───── Task input

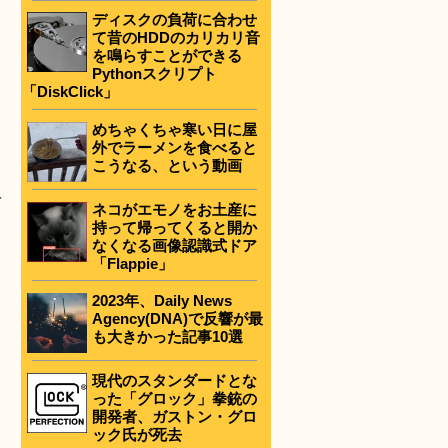
ディスクの負荷に合わせ
て昔のHDDのカリカリ音
を鳴らすことができる
Pythonスクリプト
「DiskClick」
めちゃくちゃ寒い日に屋
外でラーメンを食べると
こうなる、という動画
て
ネコがエモノをお土産に
持って帰ってくると開か
なくなる画像認識式ドア
「Flappie」
2023年、Daily News
Agency(DNA)で反響が最
も大きかった記事10選
現代のスタンダードとな
った「グロック」拳銃の
開発者、ガストン・グロ
ック氏が死去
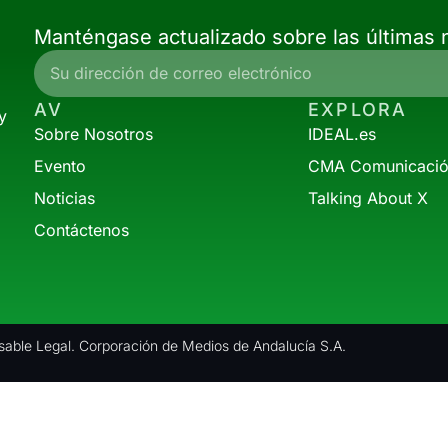
Manténgase actualizado sobre las últimas n
AV
EXPLORA
y
Sobre Nosotros
IDEAL.es
Evento
CMA Comunicaci
Noticias
Talking About X
Contáctenos
able Legal. Corporación de Medios de Andalucía S.A.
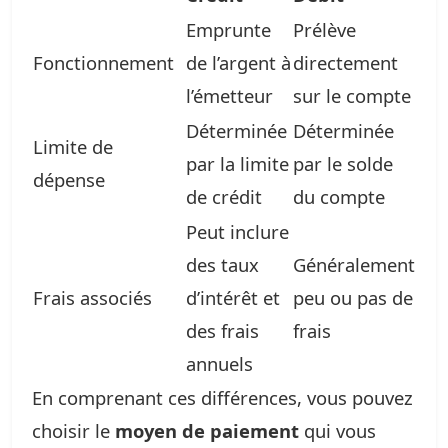
Emprunte
Prélève
Fonctionnement
de l’argent à
directement
l’émetteur
sur le compte
Déterminée
Déterminée
Limite de
par la limite
par le solde
dépense
de crédit
du compte
Peut inclure
des taux
Généralement
Frais associés
d’intérêt et
peu ou pas de
des frais
frais
annuels
En comprenant ces différences, vous pouvez
choisir le
moyen de paiement
qui vous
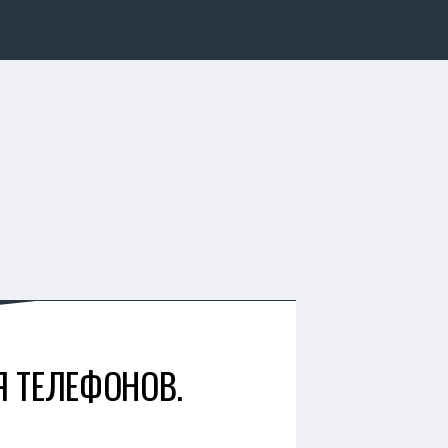
Я ТЕЛЕФОНОВ.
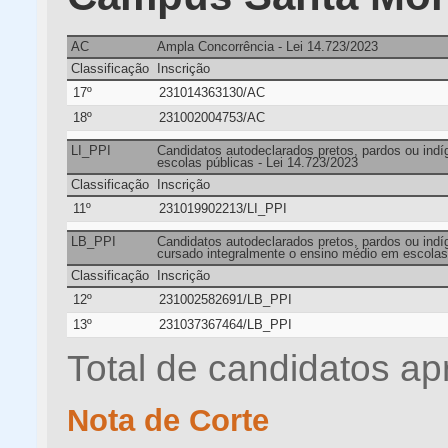
AC
Ampla Concorrência - Lei 14.723/2023
Classificação
Inscrição
17º
231014363130/AC
18º
231002004753/AC
LI_PPI
Candidatos autodeclarados pretos, pardos ou ind
escolas públicas - Lei 14.723/2023
Classificação
Inscrição
11º
231019902213/LI_PPI
LB_PPI
Candidatos autodeclarados pretos, pardos ou indíg
cursado integralmente o ensino médio em escolas 
Classificação
Inscrição
12º
231002582691/LB_PPI
13º
231037367464/LB_PPI
Total de candidatos ap
Nota de Corte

──────────

> _Activity_
In the entries above, find each line that includes the string "autodeclarados" and copy it.

> _Solution_
Candidatos autodeclarados pretos, pardos ou ind
Candidatos autodeclarados pretos, pardos ou indíg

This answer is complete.